Polityk Suwerennej Polski stwierdził, że Władysław Kosiniak-Kamysz oraz Donald Tusk "nie mają wstydu, bo jeszcze niedawno pluli na polski mundur", pozwalając na wyzywanie żołnierzy i wpisywanie do kampanijnego scenariusza filmu "Zielona granica" Agnieszki Holland.

Władysław Kosiniak-Kamysz powiedział, że dopuszcza do głosu wszystkich, nawet tych, którzy mówią nieprawdę. — Jak się używa mocnego słowa "wstyd", to trzeba zastanowić się nad zachowaniem naszych poprzedników. Czy zbudowaliście zaporę, która jest dzisiaj nie do przejścia? Nie, musimy ją wzmacniać. Czy zmieniliście przepisy w zakresie użycia broni? Nie, musimy to zrobić teraz my. Czy zrobiliście pomoc prawną dla żołnierzy? Nie, nie zrobiliście przez osiem lat — odpowiedział wicepremier.

— Zapraszam do współpracy. Bezpieczeństwo Polski nie powinno mieć barw partyjnych. Ja głosowałem za umocnieniami na granicy, gdy byłem w opozycji, i nie krytykowałem takiego działania. Pan zachowuje się inaczej, przyjmując taką metodę — powiedział Władysław Kosiniak-Kamysz.

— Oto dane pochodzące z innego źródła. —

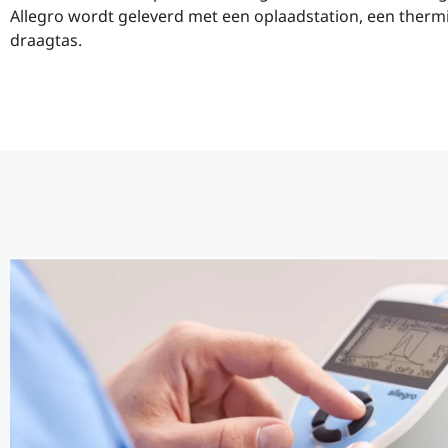
Allegro wordt geleverd met een oplaadstation, een therm
draagtas.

Jacek Ozdoba przerwał wicepremierowi. "Fałszywa propaganda"

Szef MON zaznaczył, że w każdym komitecie bezpieczeństwa bierze udział minister sprawiedliwości i prokurator generalny, a tam rozważane są kwestie poruszone przez posła Ozdobę. — Rozmawialiśmy, że zasada zaufania i domniemania niewinności powinna być stosowana — dodał.

Jacek Ozdoba przerwał wicepremierowi, uznając, że powinien przeprosić żołnierzy za "nagonkę, »Zieloną granicę«, Sterczewskiego i Jachirę".

— Nie będziemy zważać na ten chaos, zamęt i fałszywą propagandę, którą siejecie — skwitował wicepremier, kończąc konferencję prasową.